Os fundamentos da acusação de infração do dever de lealdade da CNP se basearam no suposto prejuízo que a Oferta trouxe à Wiz considerando que os termos da Oferta implicariam a perda do direito de exclusividade que a Wiz dispunha sob o balcão da CEF e que compunha praticamente a totalidade de sua receita bruta.

Um primeiro ponto explorado pela CVM no caso é se a CNP poderia ser responsabilizada como acionista controladora da Wiz, considerando que a CNP compartilha o controle da companhia com a Integra Participações S.A. e de forma indireta (por meio da CSH). Por esse motivo, a CNP entendeu que não poderia responder automaticamente pelos deveres e responsabilidades do poder de controle, na medida que não possui poder para, individualmente, controlar as atividades da Wiz. A CVM afastou essa tese da CNP com base em dois argumentos: (i) a CVM reconhece a hipótese de controle indireto compartilhado, com amparo no Art. 243, §2° da Lei das Sociedades por Ações[1]; e (ii) decisão da CVM, em outro processo sancionador no qual a cadeia de controle da Wiz foi analisada, em que a CNP foi considerada controladora indireta da Wiz. Logo, como a CNP exerce, ainda que de forma compartilhada, as prerrogativas legais do poder de controle, ela está sujeita aos deveres e responsabilidades inerentes de tal condição.

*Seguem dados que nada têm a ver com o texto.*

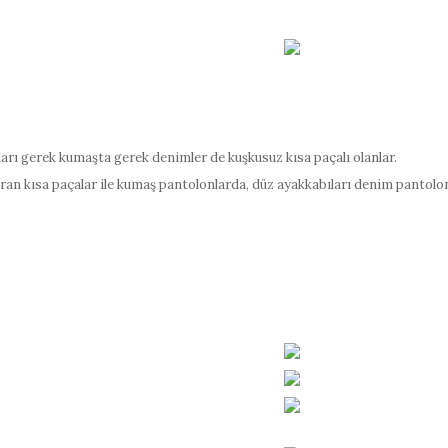
rı gerek kumaşta gerek denimler de kuşkusuz kısa paçalı olanlar.
ran kısa paçalar ile kumaş pantolonlarda, düz ayakkabıları denim pantolo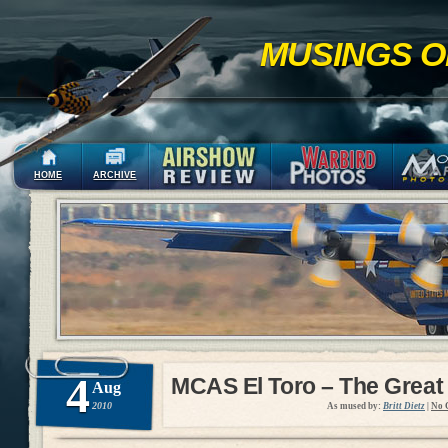
MUSINGS O
HOME
ARCHIVE
4
MCAS El Toro – The Great
Aug
2010
As mused by:
Britt Dietz
|
No 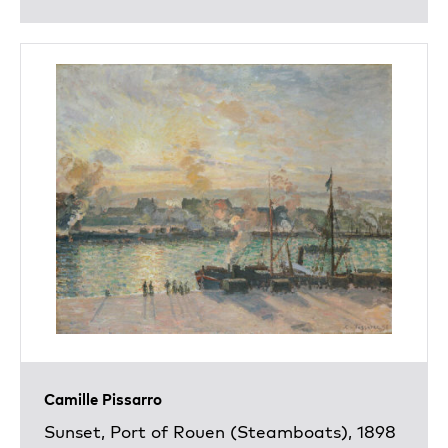
Camille Pissarro
Sunset, Port of Rouen (Steamboats), 1898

A CNP defendeu-se também argumentando que o poder de controle e, por consequência, o dever de lealdade, só seriam aplicáveis às instâncias formalmente societárias, isto é, ao exercício do direito de voto em assembleias gerais e na administração da Wiz, não sendo aplicáveis ao caso em questão. Contudo, o colegiado da CVM entendeu que o dever de lealdade previsto no Art. 116, parágrafo único, da Lei das Sociedades por Ações[2], não pode ser limitado somente a condutas do acionista controlador dentro das instâncias da companhia. Segundo a CVM, se assim fosse haveria situações práticas, como o caso em análise, em que os direitos e interesses da companhia e demais acionistas (inseridos dentro do interesse comum da consecução da atividade da companhia) poderiam ser prejudicados por atos do acionista controlador e, injustificadamente, não abarcados pela proteção legal.

Ainda nesse caso, a CVM reforçou a interpretação do dever de lealdade do acionista controlador como uma cláusula geral que deve ser aplicada, conforme determinados parâmetros, caso a caso, não sendo possível delimitar, preliminarmente, padrões de conduta ou casos específicos em que ocorreriam a deslealdade.

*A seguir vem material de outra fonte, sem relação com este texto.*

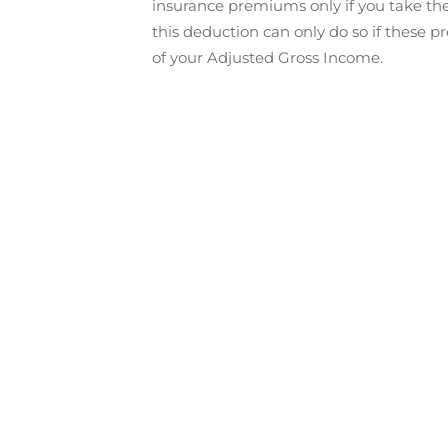
insurance premiums only if you take th
this deduction can only do so if thes
of your Adjusted Gross Income.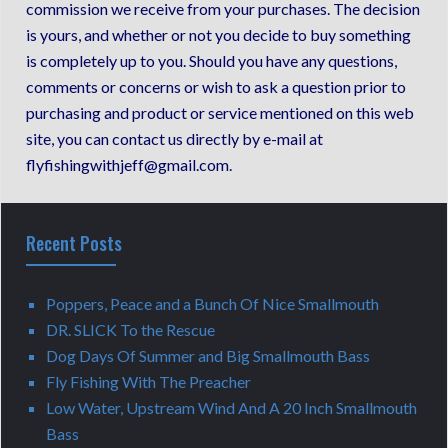
commission we receive from your purchases. The decision
is yours, and whether or not you decide to buy something
is completely up to you. Should you have any questions,
comments or concerns or wish to ask a question prior to
purchasing and product or service mentioned on this web
site, you can contact us directly by e-mail at
flyfishingwithjeff@gmail.com.
Recent Posts
Poppers, Peace and a Bunch Of Nice Smallmouth
DR. SLICK To the Rescue
Dog Days Of Summer and Big Smallmouth Bass
Fly Fishing With The Preacher
Low Water, Upstream Wind And A 20 Inch Smallmouth
Bass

Embora atos como desvio de negócios, concorrência com a companhia e usurpação de oportunidade da companhia possam configurar abuso de poder de controle, no caso em questão, a CVM decidiu pela não imputação de prática desleal à CNP, pois a principal causa da mudança na relação comercial entre CNP e Wiz e a Caixa Seguridade não foi a Oferta. Referida mudança estava inserida em uma reorganização da CEF no setor de seguros, que por meio da Caixa Seguridade havia comunicado meses antes da Oferta à CNP que pretendia não renovar o acordo operacional vigente e que pretendia abrir sua rede de distribuição a outras entidades. Logo, mesmo que a Wiz tenha sofrido grave impacto em suas atividades, a razão maior desse impacto estava fora da esfera de controle da CNP.

Outro motivo levado em conta para a absolvição da CNP foi o fato de a Oferta ter sido uma etapa inicial das negociações entre CNP e Caixa Seguridade ainda não concluídas. Essas negociações vieram a alterar substancialmente os termos dos contratos assinados entre CNP, Wiz e Caixa Seguridade, mas não de forma desnecessariamente prejudicial à Wiz ou que, por si só, enquadrasse a CNP em conduta desleal. Por fim, o Colegiado da CVM destacou que a operação foi regularmente aprovada pela administração e em assembleia geral de acionistas da Wiz, sem qualquer contestação pelos acionistas minoritários ou por parte da acusação da Superintendência da CVM.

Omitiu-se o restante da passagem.